A motion by Councilor Gilbert Ayala, seconded by Councilor Manuel Rodriguez and supported by the remaining elected officials, was ultimately revisited and denied when the council learned that a vital component of the application was a resolution that they believe would disparage the city’s work in the historic district.
If it were granted, the funding would pay for a number of upgrades to the downtown area, more than fifty percent of them related to handicap access such as ramps, parking, handrails and specially designed curbs.
Other upgrades possible through the grant would include lighting, but Gonzales proposed that the city’s gas-fired downtown street lights be replaced by electric lighting.
The funds would be channeled to the state’s community development grant from the federal department of Housing and Urban Development (HUD).
“This is not one of the fan favorites,” Gonzales said of the resolution put before the council as part of the grant application. “It’s a a tie-back used for the grant. When HUD dollars are used, you always need to meet a national objective, which is to end slum and blight.
“The only way to qualify for the grant is to designate the area either a slum or blighted,” Gonzales said. “In other words, declaring that it needs to be modified.”
“I strongly object to calling the downtown area blighted,” City Administrator Larry Dovalina said during council deliberations Thursday. “You’re basically lying, because it’s not blighted. Once you declare it, you can’t take it back. I think you’re making a mistake; there are thriving businesses there.”
Gonzales said she believes the specialized grant is being made available to cities like Cotulla for the first time this year, but the resolution would have to pass and be signed by the council if the city is to meet the application deadline.
“I understand the HUD requirements and what you’re trying to do,” Dovalina said. “If you want to proceed with the grant, you really need to think about it.”
“I question the wording,” Councilor Alejandro Garcia said of the resolution. “This is detrimental to the city. We do have lighting there. I’m on the side of Mr. Dovalina.”
“I want to hear the meaning of ‘blight,’” Councilor Manuel Rodriguez said. “Make me understand it more.”
Councilors learned the word is used in the resolution to imply there are presently safety hazards to public access in the downtown area and that such conditions may hinder economic development and tourism.
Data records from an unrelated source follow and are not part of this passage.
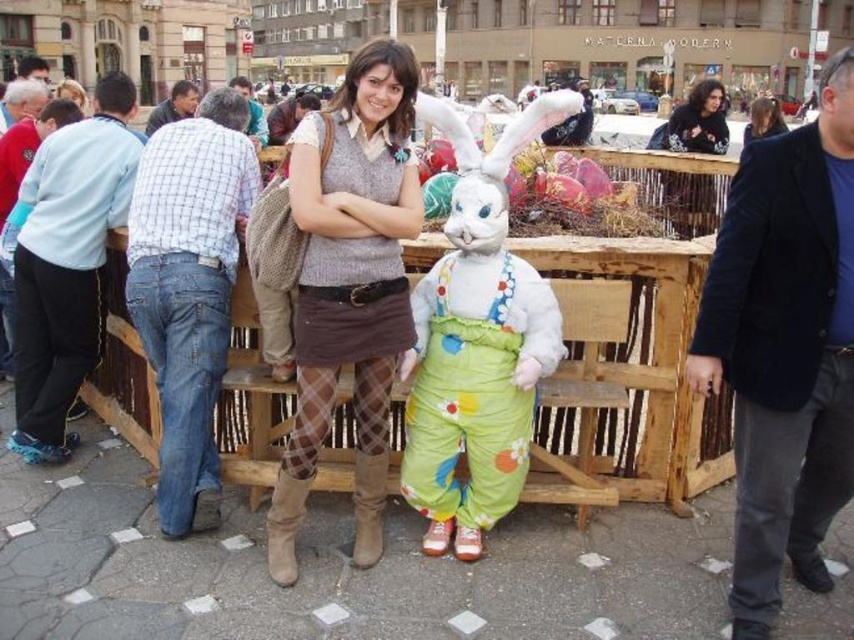 Can you confirm if blue jeans at left is thinner than matte brown sweater at center?

Yes.

Between point (182, 128) and point (69, 99), which one is positioned behind?

The point (69, 99) is more distant.

Describe the element at coordinates (188, 284) in the screenshot. I see `blue jeans at left` at that location.

Where is `blue jeans at left`? This screenshot has height=640, width=854. blue jeans at left is located at coordinates (188, 284).

Is light blue fleece jacket at left to the left of brown suede boot at lower center from the viewer's perspective?

Yes, light blue fleece jacket at left is to the left of brown suede boot at lower center.

Which is in front, point (118, 180) or point (290, 490)?

Point (290, 490) is more forward.

The height and width of the screenshot is (640, 854). In order to click on light blue fleece jacket at left in this screenshot , I will do 67,262.

Is the position of fluffy white bunny at center less distant than that of gray hair at upper left?

Yes.

Measure the distance between fluffy white bunny at center and camera.

fluffy white bunny at center and camera are 30.15 meters apart from each other.

This screenshot has width=854, height=640. I want to click on fluffy white bunny at center, so (x=477, y=340). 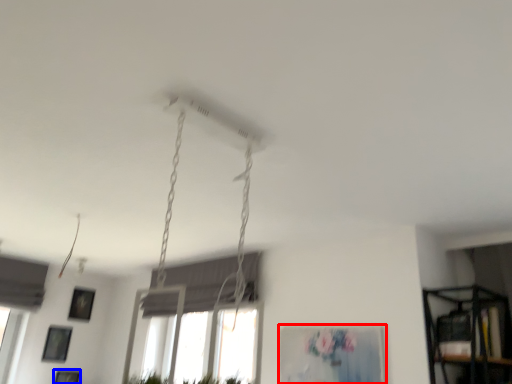 Question: Which point is closer to the camera, picture frame (highlighted by a red box) or picture frame (highlighted by a blue box)?

Choices:
 (A) picture frame
 (B) picture frame

Answer: (A)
“If you’re saying it’s blighted, you’re saying it’s a risk for people to be there,” Councilor Garcia said.
Councilors were silent when asked to offer a motion on the resolution.
Moments later, they were unanimous in reversing their earlier support for the application.
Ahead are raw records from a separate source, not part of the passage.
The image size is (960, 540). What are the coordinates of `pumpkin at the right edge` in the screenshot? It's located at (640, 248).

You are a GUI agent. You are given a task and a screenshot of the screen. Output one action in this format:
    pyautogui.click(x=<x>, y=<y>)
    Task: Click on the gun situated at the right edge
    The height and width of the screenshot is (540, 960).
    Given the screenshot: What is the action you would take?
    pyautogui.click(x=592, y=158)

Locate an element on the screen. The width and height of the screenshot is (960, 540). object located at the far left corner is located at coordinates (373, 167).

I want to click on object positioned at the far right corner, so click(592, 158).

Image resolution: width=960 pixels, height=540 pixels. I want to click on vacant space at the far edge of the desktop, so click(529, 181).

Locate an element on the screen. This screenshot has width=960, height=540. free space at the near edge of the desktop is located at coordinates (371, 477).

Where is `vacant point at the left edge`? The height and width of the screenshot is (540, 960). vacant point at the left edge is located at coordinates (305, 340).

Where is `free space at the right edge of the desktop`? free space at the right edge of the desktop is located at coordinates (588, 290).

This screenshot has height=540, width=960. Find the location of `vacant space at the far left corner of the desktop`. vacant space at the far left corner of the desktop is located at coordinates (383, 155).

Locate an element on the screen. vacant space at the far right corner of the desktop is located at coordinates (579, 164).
“You may have another chance next year to apply,” Gonzales said, “but we do not know the scoring criteria. The guidelines may change, and the amount of funding may change. Something always changes. It’s the nature of the authority.”
Cotulla’s downtown area has been the target of more than a decade’s worth of improvements, from landscaping and lighting to street striping and parking, building preservation and promotion through the Main Street Program. Gas lighting with vintage-style lanterns has been installed, handicap-access ramps and curbs built, sidewalks leveled, and local grants made available to business making improvements to their facades and signage. The city has bought two of the area’s oldest and most historically significant buildings, converting a gas station and car repair shop into the new City Hall, and refurbishing the former Stockmens Bank for office and exhibition space at a cost of a million dollars.
Councilors did not add further comment Thursday evening on their rejection of the resolution that the downtown area is blighted and did not recommend that alternate grant funding be sought.